= Daniel Tucker (colonial administrator) =

English colonial sea captain and colonial administrator

Coat of Arms of Daniel Tucker

Captain Daniel Tucker (baptized 10 April 1575, died 10 February 1625) was an English colonial sea captain, member of the Virginia Company, member of the Somers Isles Company, treasurer of the Jamestown Colony and the notorious second Governor of Bermuda.

Tucker was cape merchant (treasurer) in Jamestown during the Starving Time, and developed habits of extreme discipline.

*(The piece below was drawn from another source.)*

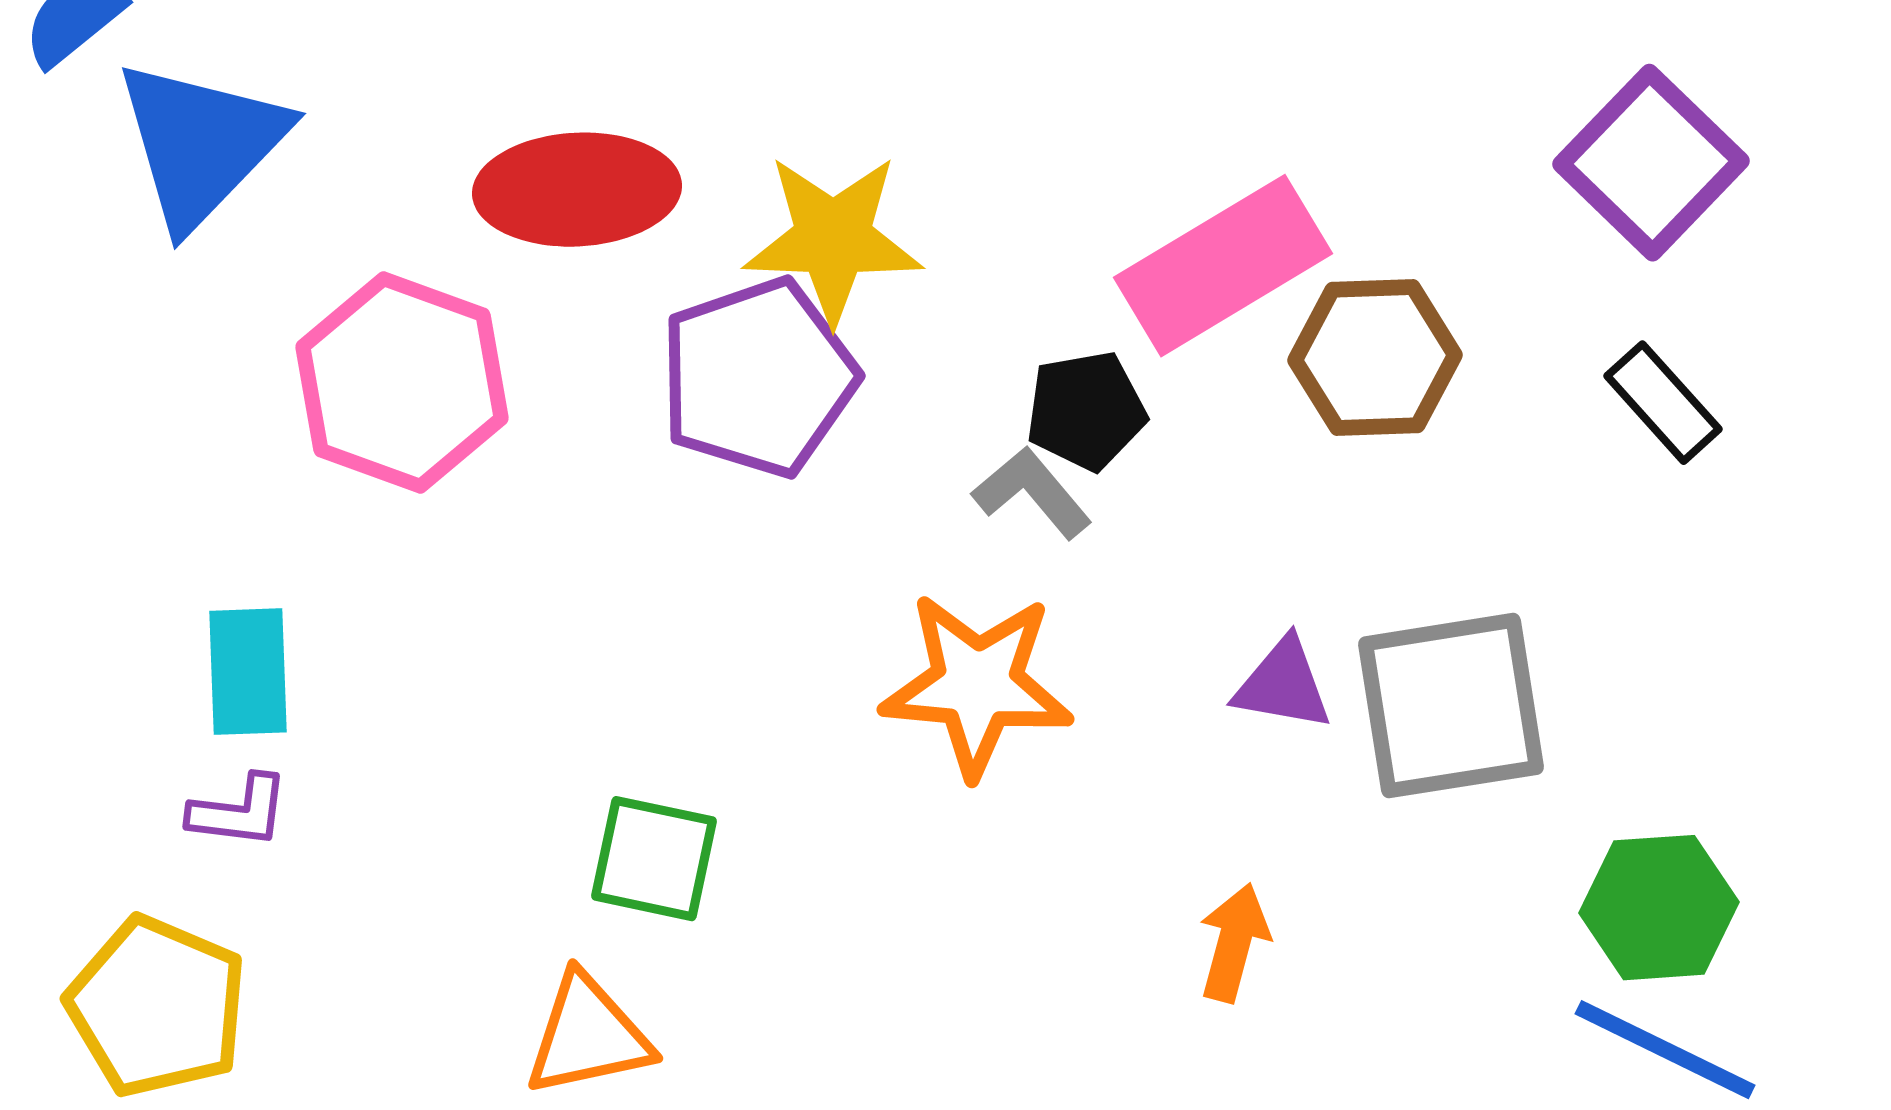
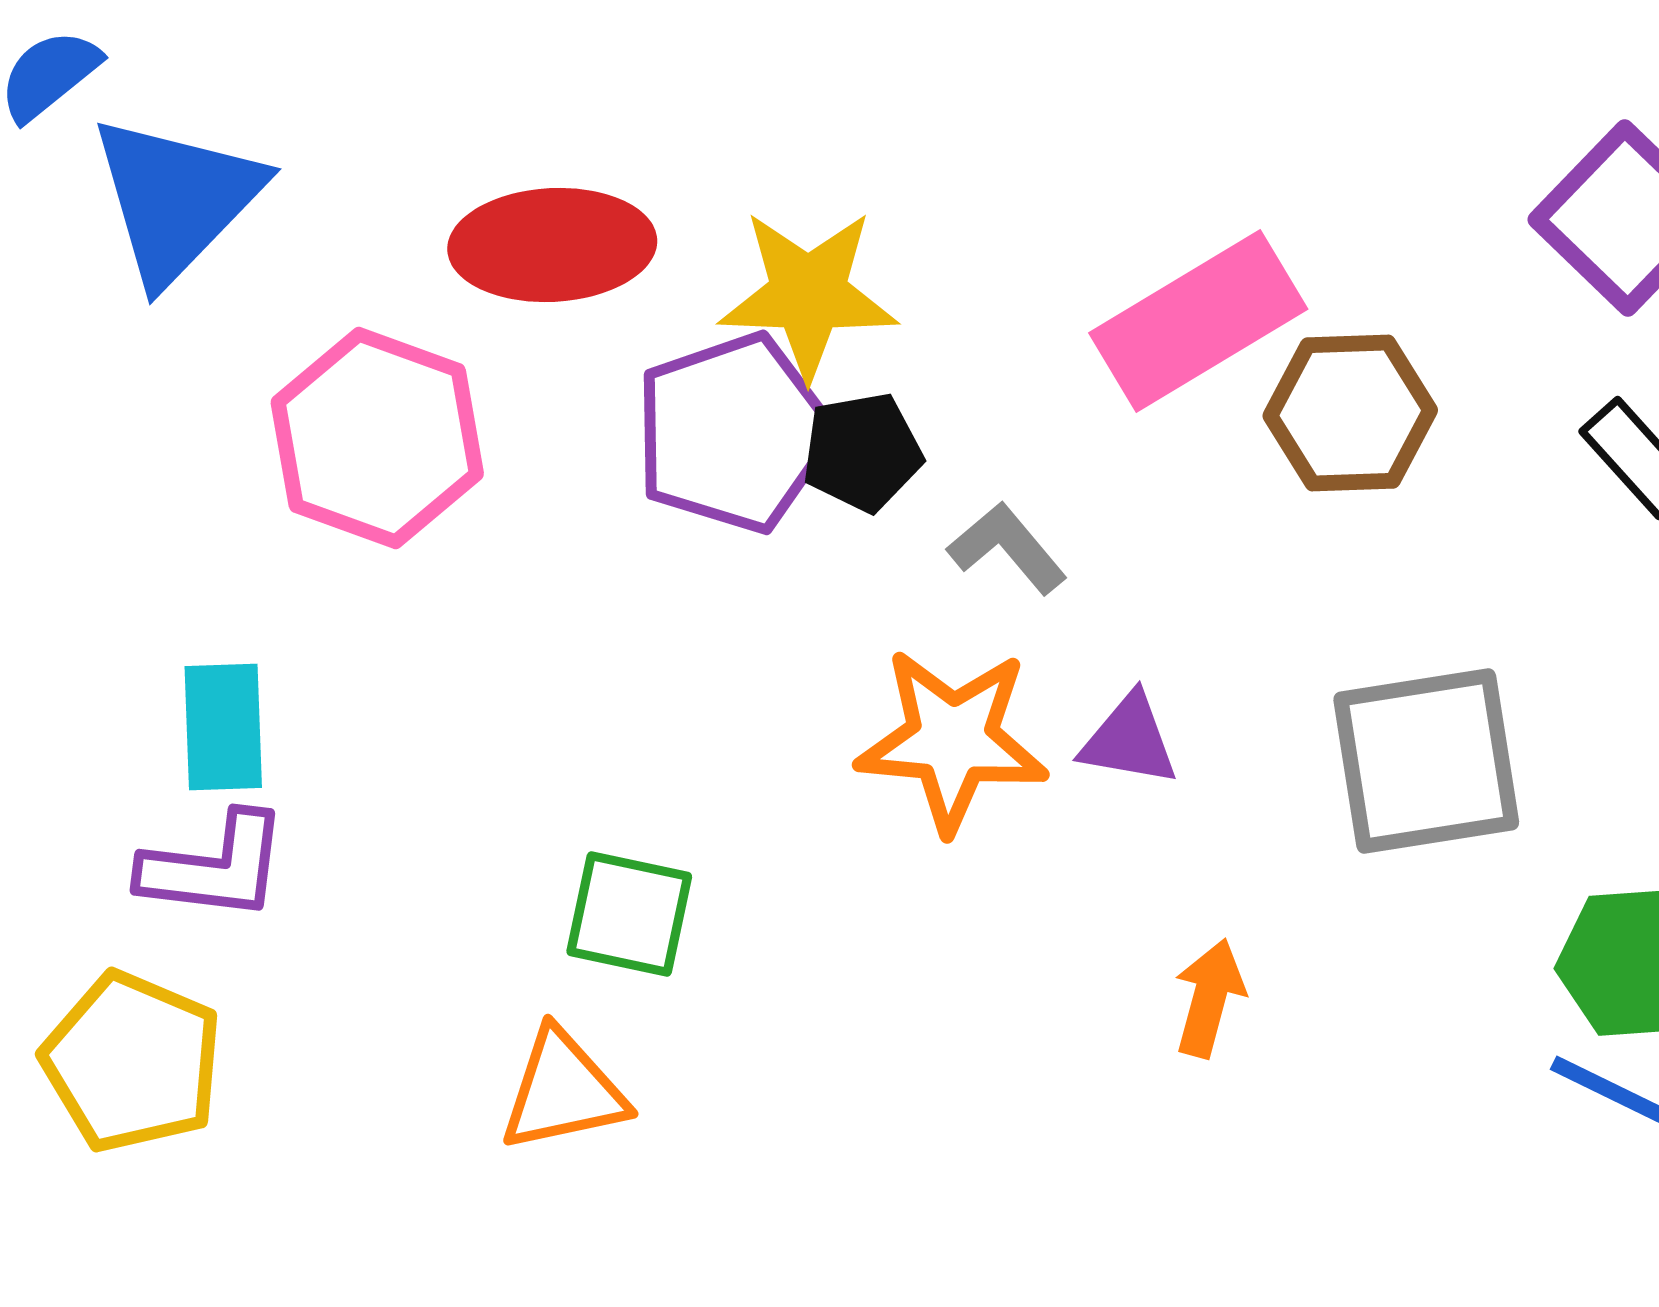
black pentagon: (1086, 411) -> (862, 452), moved
purple triangle: (1283, 685) -> (1129, 740), moved
purple L-shape: (239, 812) -> (214, 867), size x1.5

Bermuda was settled in 1609 by the Virginia Company through the chance wrecking there of its flagship, the Sea Venture. The Virginia company's mandate was made official by the 1612 extension of its Royal Charter to include Bermuda, officially named Virginiola[sic], but quickly renamed the Somers Isles. Later that same year, Bermuda's first Governor, Richard Moore, arrived with a shipload of new settlers to join the three men left behind by the Sea Venture. Bermuda quickly became self-sufficient and its requirements were quite different from the still-struggling Jamestown. The shareholders consequently spun-off a second company to manage Bermuda separately. Called the Somers Isles Company, King James I granted it a Royal Charter in 1615, and Tucker was appointed to replace Moore as Governor.

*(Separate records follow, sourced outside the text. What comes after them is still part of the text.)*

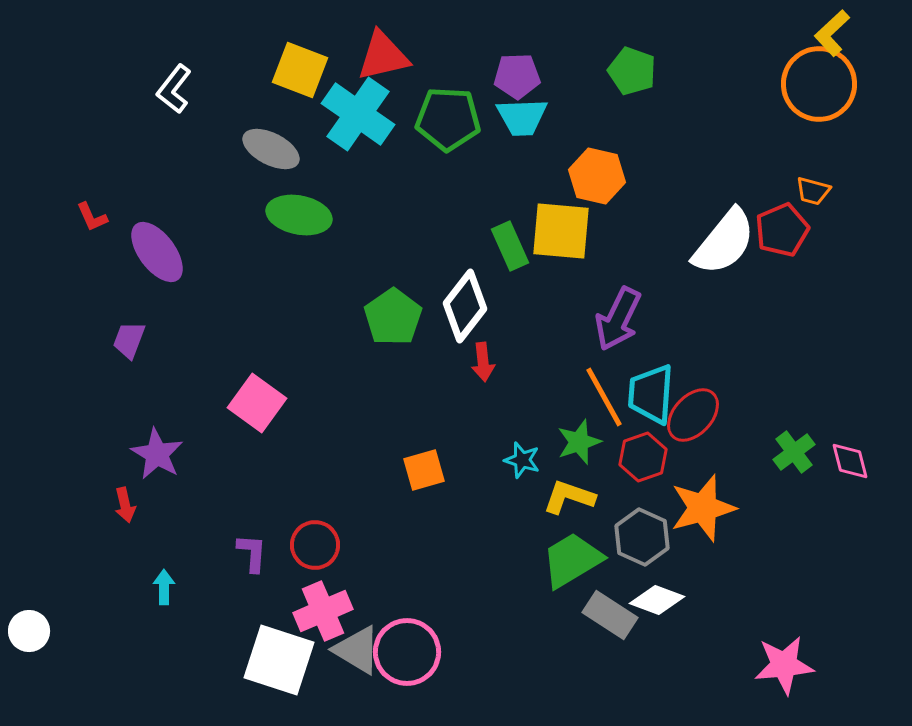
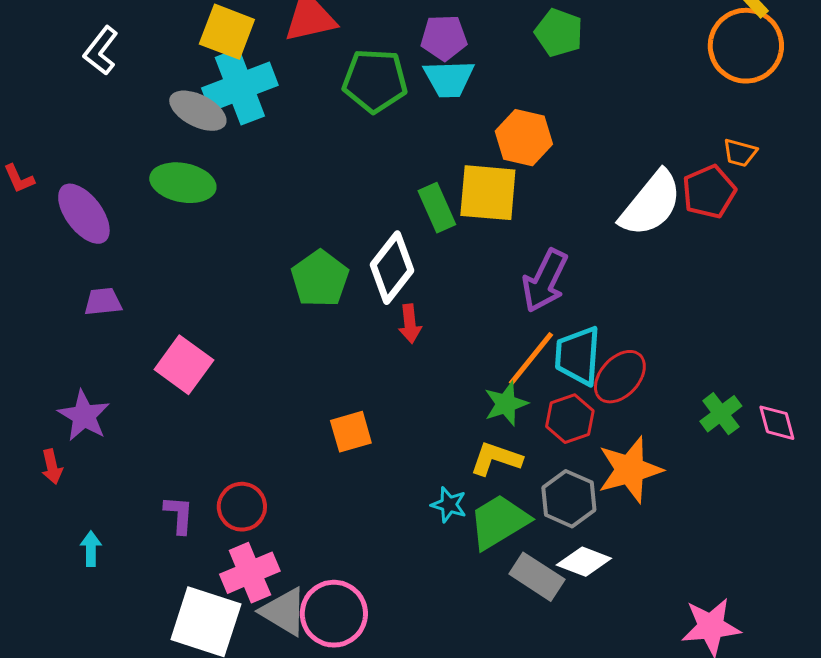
cyan cross: (358, 114) -> (240, 87), moved, turned 34
green ellipse: (299, 215) -> (183, 183), moved
purple trapezoid: (129, 340) -> (103, 302), moved, turned 63
orange line: (604, 397) -> (531, 359), turned 68
cyan star: (522, 460) -> (449, 505), moved

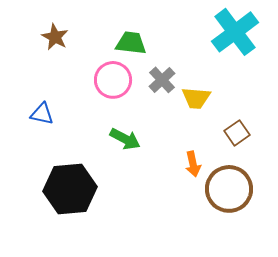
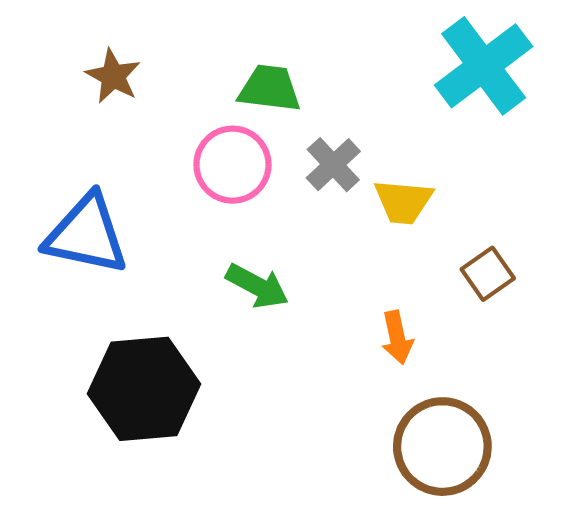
blue triangle: (42, 114) -> (86, 235), size x1.8
brown circle: (229, 189) -> (442, 447), moved

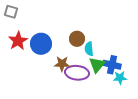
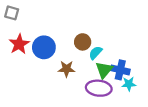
cyan semicircle: (89, 49) -> (96, 53), turned 48
purple ellipse: (77, 73) -> (99, 88), moved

Tucker arrived there in 1616. According to Tucker family papers, he found the people lazy and uninspired, and imposed a stern discipline on the colony that was generally resented. Within days of his arrival he had a man hanged for speaking derisively of the new governor and his methods. Governor Moore's immediate concern had been building a ring of fortifications to protect the new settlement from attack by the Spanish. Planting of crops had been neglected, with settlers relying largely on fishing, hunting and foraging. Tucker's Virginia experience had taught him that food was essential to a successful colony. Under his rule, crops were planted, rats (accidentally introduced by a visiting privateer) reduced, fishing routines established, and living accommodations were built. Tucker's insistence on the development of a reliable food and water supply before pearl diving and whaling for ambergris irritated the company shareholders, and caused his critics to proclaim that he was "fitter to be a gardener than a governor."

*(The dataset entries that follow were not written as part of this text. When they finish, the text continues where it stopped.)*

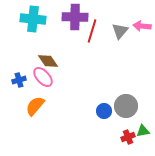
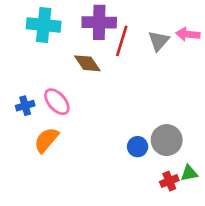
brown diamond: (48, 61) -> (87, 63), moved

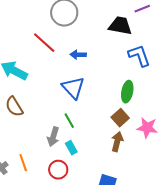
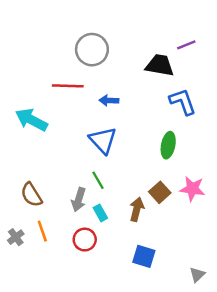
red line: (44, 43) -> (68, 86), turned -40
brown semicircle: (14, 107) -> (31, 195), moved
brown square: (120, 118) -> (160, 192), moved
brown arrow: (117, 142) -> (137, 209), moved

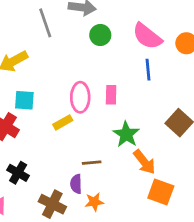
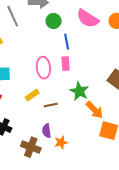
blue line: (148, 70) -> (67, 42), moved
yellow rectangle: (63, 122) -> (32, 95), moved
brown line: (92, 163) -> (51, 105), moved

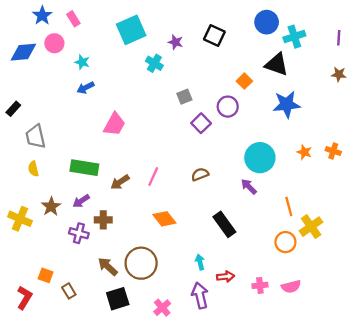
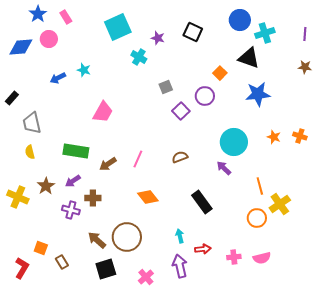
cyan star: (82, 62) -> (84, 70), moved
blue arrow: (86, 88) -> (58, 78), moved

The Company sent Richard Norwood to survey the island in 1616, which led to a scandal when Tucker appropriated the 200 acres of overplus (surplus) shares of land left unclaimed by the survey. All shares of land were originally assigned based on Norwood's preliminary estimate of the total land area. Norwood had deliberately underestimated in order to leave a sufficient margin-of-error. Tucker was accused of first interfering with Norwood's survey to ensure that the land ultimately determined to be overplus would be a valuable tract on the boundary of Southampton and Sandys' Parishes, rather than the small, rocky islands that would otherwise have been the last surveyed, and then further accused of improperly claiming that overplus land for himself, where he built himself a mansion in 1618 with public funds. In a preface to his third survey of 1672-1673, Richard Norwood asserted that Moore had interfered with his East-to-West survey only to ensure that the small western islands, which were free of the rats that destroyed the mainland's crops, were quickly planted.

Tucker was not reappointed governor, but was replaced by Nathaniel Butler, a privateer. Although Tucker left the colony, the overplus land remained in the possession of his family for generations. This was the estate known as The Grove where Colonel Henry Tucker still lived during the American War of Independence.